> **Task instructions**
Go through the records and count every line that holds "Хортъ". Only the number belongs in the reply.

(Dataset items)
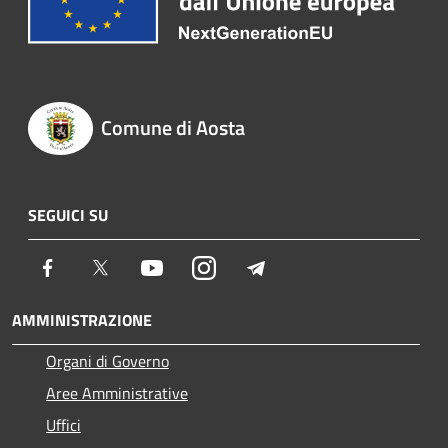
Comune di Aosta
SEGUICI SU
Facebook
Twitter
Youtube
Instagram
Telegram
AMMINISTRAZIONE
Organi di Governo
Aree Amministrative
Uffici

...

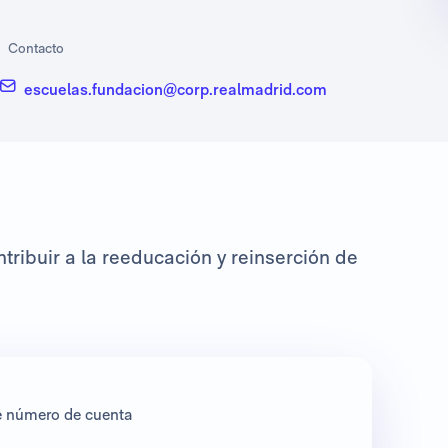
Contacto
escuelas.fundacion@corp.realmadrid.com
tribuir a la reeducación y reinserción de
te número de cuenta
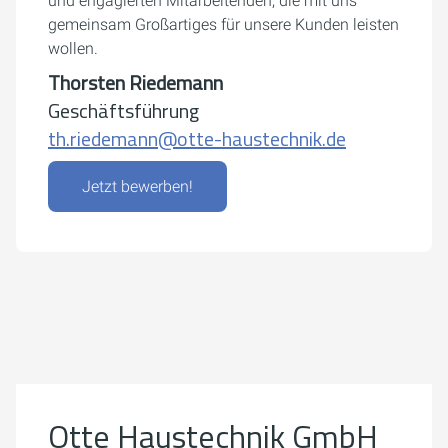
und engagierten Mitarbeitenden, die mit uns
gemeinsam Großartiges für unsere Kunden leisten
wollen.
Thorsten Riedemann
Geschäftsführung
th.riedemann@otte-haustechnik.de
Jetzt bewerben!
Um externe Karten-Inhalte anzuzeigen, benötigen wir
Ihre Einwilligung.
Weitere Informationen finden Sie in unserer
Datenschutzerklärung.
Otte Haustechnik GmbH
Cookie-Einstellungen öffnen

* * *

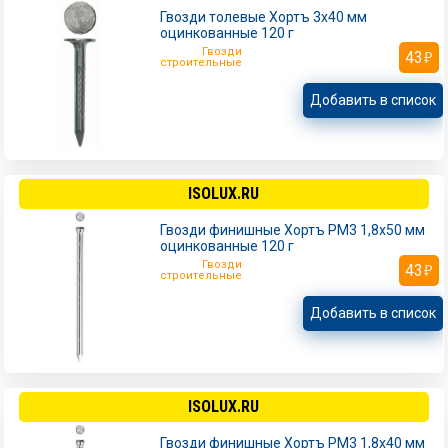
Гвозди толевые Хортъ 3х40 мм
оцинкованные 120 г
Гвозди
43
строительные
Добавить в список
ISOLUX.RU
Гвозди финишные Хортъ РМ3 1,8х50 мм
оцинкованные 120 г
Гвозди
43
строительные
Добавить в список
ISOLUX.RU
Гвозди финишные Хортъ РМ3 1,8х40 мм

> **Solved problem**
3